突然の異変:前立腺の悲鳴と、予期せぬ「入院宣告」
日頃から体調管理には気を配っていたつもりでしたが、明らかに「何かがおかしい」と感じる異変が私を襲ったのです。最初は「単なる加齢のせいだろう」と高を括っていましたが、状況は刻一刻と悪化の途を辿りました。
身体が発した「異常信号」
平熱は36度前半の私ですが、気づけば体温は37度を超え、さらに深刻な予兆が姿を現しました。ふとした瞬間に漂う尿の臭いが、まるでお魚のトロ箱のような強烈な生臭さに変わっていたのです。
さらには、膿のような混じり物が現れ、今朝ついに血尿まで……。
慌てて近所の泌尿器科を探しましたが、目に付くのは繁華街の裏路地にある、どこか入りにくい雰囲気のクリニックばかり。一刻を争う状況であることは百も承知でしたが、どうしても足が向きません。
「とりあえず市販薬で凌ごうか」と逃げ道を探しましたが、止まらない頻尿のせいで外出さえままなりません。「まずこのトイレ(排尿)を治してから病院へ行こう」などという、本末転倒な考えが頭をよぎるほど、私は混乱の極致にありました。
決死の思いで辿り着いた大病院
しかし、階段を降りるたびに響く関節の痛み、そして止まらない膿と出血。「これでは本当に手遅れになる」と意を決し、ようやく辿り着いたのは地域の中核を担う総合病院でした。

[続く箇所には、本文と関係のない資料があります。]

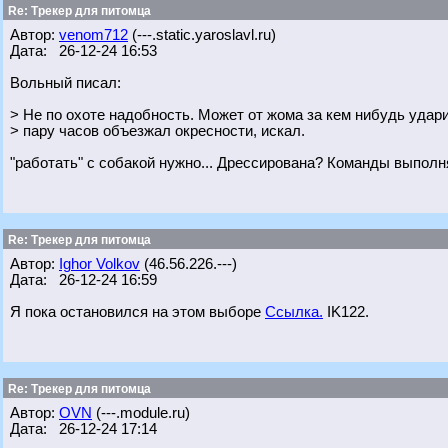
Re: Трекер для питомца
Автор:
venom712
(---.static.yaroslavl.ru)
Дата: 26-12-24 16:53
Вольный писал:
> Не по охоте надобность. Может от жома за кем нибудь удари
> пару часов объезжал окресности, искал.
"работать" с собакой нужно... Дрессирована? Команды выполн
Re: Трекер для питомца
Автор:
Ighor Volkov
(46.56.226.---)
Дата: 26-12-24 16:59
Я пока остановился на этом выборе
Ссылка.
IK122.
Re: Трекер для питомца
Автор:
OVN
(---.module.ru)
Дата: 26-12-24 17:14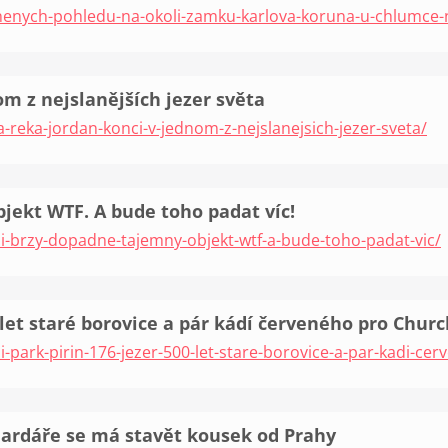
snenych-pohledu-na-okoli-zamku-karlova-koruna-u-chlumce-
om z nejslanějších jezer světa
a-reka-jordan-konci-v-jednom-z-nejslanejsich-jezer-sveta/
jekt WTF. A bude toho padat víc!
i-brzy-dopadne-tajemny-objekt-wtf-a-bude-toho-padat-vic/
 let staré borovice a pár kádí červeného pro Churc
-park-pirin-176-jezer-500-let-stare-borovice-a-par-kadi-cer
iardáře se má stavět kousek od Prahy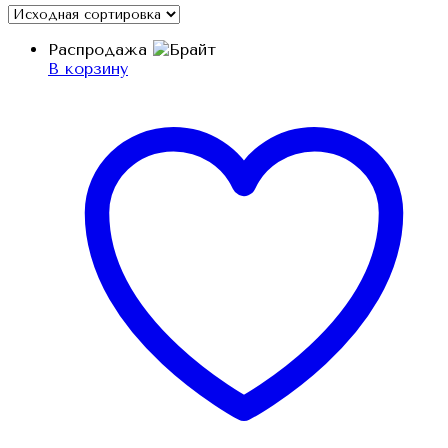
Распродажа
В корзину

待合室は、私と同じように不安を抱えた高齢者で溢れ返っています。 CT、血液検査、尿検査、エコー……。矢継ぎ早に進む検査の波。後から来た患者さんに次々と先を越されながら、1時間以上の待ち時間を過ごしました。高鳴る鼓動を必死に抑えながら、「早く呼んでくれ」と心の中で念じ続けます。
「○○さん、診察室へどうぞ」
ついにその時が来ました。50代ほどに見える医師は、モニターに映る画像と数値を見つめたまま、淡々と問いかけてきます。 「どこが痛い?」「熱は?」 そして、思考が凍りつくような一言を告げたのです。
「今日から、入院できますか?」
混乱、そして急展開
頭が真っ白になりました。検査結果の詳細も聞かぬうちに入院? 私の体はそれほどまでに悪いのか? もしかして、癌……?

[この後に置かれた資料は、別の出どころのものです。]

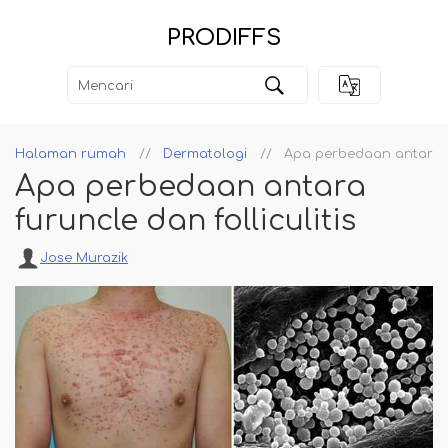
PRODIFFS
Halaman rumah
Dermatologi
Apa perbedaan antara fu
Apa perbedaan antara
furuncle dan folliculitis
Jose Murazik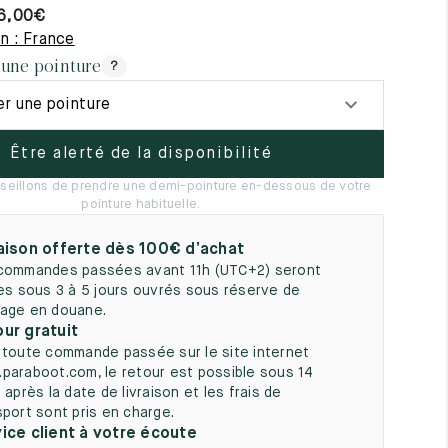
6,00
€
5
n : France
 une pointure
?
er une pointure
Être alerté de la disponibilité
seillons de prendre une demi-pointure en-dessous de votre
pointure habituelle.
aison offerte dès 100€ d’achat
commandes passées avant 11h (UTC+2) seront
ées sous 3 à 5 jours ouvrés sous réserve de
age en douane.
ur gratuit
 toute commande passée sur le site internet
paraboot.com, le retour est possible sous 14
 après la date de livraison et les frais de
sport sont pris en charge.
ice client à votre écoute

医師の説明によれば、前立腺に強い炎症があり、画像に影も見られるとのこと。「精密検査と治療のため、即入院が必要」という判断でした。私は慌てて「今日は車で来ている」「来週は外せない予定がある」と食い下がりましたが、結局は家族に連絡し、翌日からの入院を覚悟するしかありませんでした。

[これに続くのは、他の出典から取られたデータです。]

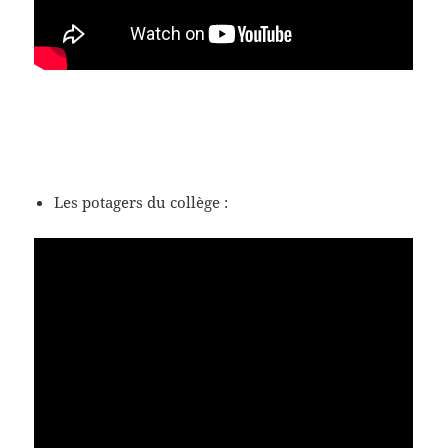
Les potagers du collège :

ところが、事態はそこから急展開を迎えます。 看護師さんが測った私の血圧は、極度の緊張からか180を超えていました。慌てた看護師さんに促されてお薬手帳を提示すると、医師の表情が変わりました。
私の持病やかかりつけ医の存在を知った医師は、こう切り出したのです。 「……紹介状を書きますから、いつもの病院へ行ってください。そちらで診てもらうのが一番でしょう」
その言葉の真意は、私には分かりません。大学病院でなければ手に負えないほどの重症なのか、それとも、私の体質を熟知している主治医に委ねるという配慮なのか。
不安の種が消えたわけではありません。しかし、「いつもの病院の方が安心だ」と自分に言い聞かせ、私は紹介状と一週間分の薬を握りしめ、逃げるように病院を後にしました。